Где-то, совсем недалеко, справа, мигнул красный огонек цигарки, и невидимый в темноте часовой обругал курившего, тот что-то пробурчал в ответ и повернулся, очевидно, на другой бок – огонек погас.

Ильин на кого-то наткнулся.

– Кого ищете, товарищ лейтенант?

– Сергеева или Жмачука. Не знаете, где они?

– Так Жмачук же дежурный сегодня по батальону, – ответил голос снизу. – Его тут нет.

– А Сергеев?

– Сергеев? – Боец сел на корточки. – Во-он, видите, дуб здоровый. Если присмотреться, видно. С развилкой. Так от него шагов двадцать правее. Только у них малярия опять. С вечера еще затрясло.

– У кого, у Сергеева?

– Ага…

– Вот черт – Жмачука нет, Сергеев болен. А Вовк где?

– Там же, у дуба. Палатка там у них. Позвать, что ли?

– Нет, нет, не надо. Я сам.

– А то я мигом.

– Спасибо, не надо.

Вовка пришлось долго трясти, пока он не проснулся.

– Ну, чего? – он приподнялся на локте и приблизил свое лицо к лицу Ильина. – Это кто? Это вы, товарищ лейтенант?

– Я, я. Поднимайтесь.

– А что?

– На задание надо идти.

– На какое еще задание? – в голосе Вовка не слышалось ни малейшего азарта.

– Сейчас узнаете. Вставайте.

Вовк, ворча, стал искать сапоги.

– Тюлька! – заорал он на весь лес. – Куда ты сапоги дел, чертова голова?

Никто не ответил, и Вовк опять стал шарить вокруг себя.

– А о каком это задании вы говорите, товарищ лейтенант? – раздался вдруг слева голос Сергеева.

– Спите, спите, Сергеев. Я не к вам.

– А какое задание?

– Я не к вам, я к Вовку. Вергасов приказал высоту одну тут захватить. Вот и…

Сергеев сразу сел.

– Какую? 103,2?

– 103,2.

– Сейчас мы ее возьмем. Одну минуточку.

Сергеев оперся о плечо Ильина и встал. Даже сквозь гимнастерку чувствовалось, что рука у него горячая.

– Слушайте, у вас же это самое, куда вам, – запротестовал Ильин.

– А у вас – первое задание, – шепотом в самое ухо сказал Сергеев, и на Ильина пахнуло жаром. – Что важнее? А? Вовк все равно до утра сапоги искать будет.
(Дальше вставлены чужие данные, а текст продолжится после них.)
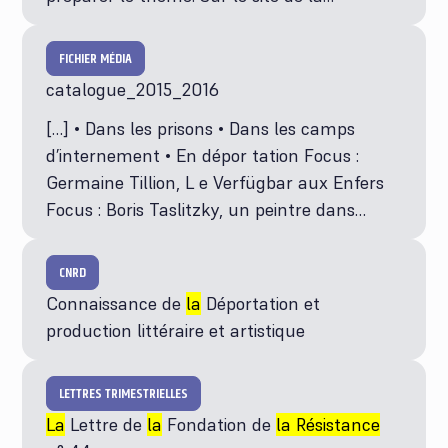
FICHIER MÉDIA
catalogue_2015_2016
[…] • Dans les prisons • Dans les camps
d’internement • En dépor tation Focus :
Germaine Tillion, L e Verfügbar aux Enfers
Focus : Boris Taslitzky, un peintre dans…
CNRD
Connaissance de
la
Déportation et
production littéraire et artistique
LETTRES TRIMESTRIELLES
La
Lettre de
la
Fondation de
la Résistance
Высота 103,2 находилась в полукилометре от занимаемой батальоном рощи. Попасть на нее можно было или прямо, перейдя дорогу, по равнине, или же слева, по так называемому Г-образному оврагу. Решили, что один взвод ударит в лоб, другой из оврага. Сергеев настаивал, чтобы удар прямо поручили ему, но Ильин заупрямился. Он считал, что по оврагу идти менее опасно, и ему было неловко посылать на более трудный участок Сергеева. Тому пришлось подчиниться.
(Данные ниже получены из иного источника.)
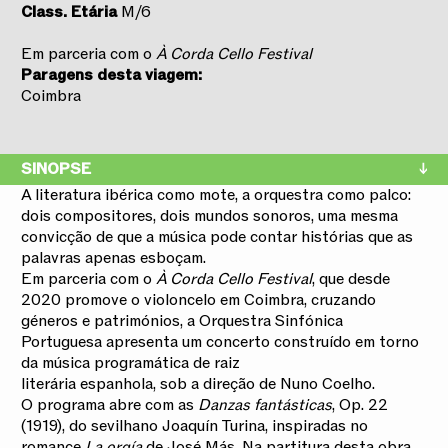
Class. Etária
M/6
Em parceria com o
À Corda Cello Festival
Paragens desta viagem:
Coimbra
SINOPSE
A literatura ibérica como mote, a orquestra como palco:
dois compositores, dois mundos sonoros, uma mesma
convicção de que a música pode contar histórias que as
palavras apenas esboçam.
Em parceria com o
À Corda Cello Festival
, que desde
2020 promove o violoncelo em Coimbra, cruzando
géneros e patrimónios, a Orquestra Sinfónica
Portuguesa apresenta um concerto construído em torno
da música programática de raiz
literária espanhola, sob a direção de Nuno Coelho.
O programa abre com as
Danzas fantásticas
, Op. 22
(1919), do sevilhano Joaquín Turina, inspiradas no
romance
La orgía
de José Más. Na partitura desta obra,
В обороне остался взвод Вовка. Ильин взял солдат Жмачука, Сергеев пошел со своими.

Было около часа, когда оба отряда двинулись к высотке. Темень стояла адова. Небо с вечера затянуло тучами. Ильин к тому же был близорук, поэтому старался держаться Кошубарова, сержанта из взвода Жмачука, хвалившегося, что видит ночью как кошка. И действительно, он полз так быстро и уверенно, как будто по крайней мере раз десять здесь ползал и знает каждую кочку.

Ильин запыхался, с трудом поспевая за Кошубаровым, и все боялся, что солдаты потеряют направление или отстанут. Но солдаты не терялись и не отставали. Во время небольших передышек – пятьсот метров, да еще в темноте, в один прием не проползешь – Ильин слышал, как рядом с ним кто-то дышал, отряхивался, тихо сплевывал. Потом почудилось, что они не туда поползли, что высота осталась где-то значительно левее, что Сергеев давно сидит на исходной и нервничает и не может понять, что же случилось в конце концов. Условлено было начать бросок без всякого сигнала ровно в час сорок пять, но в последнюю минуту Ильин забыл поменяться с Кошубаровым часами (у того были светящиеся), и сейчас ему казалось, что положенный срок прошел и что ползут они никак не меньше часа.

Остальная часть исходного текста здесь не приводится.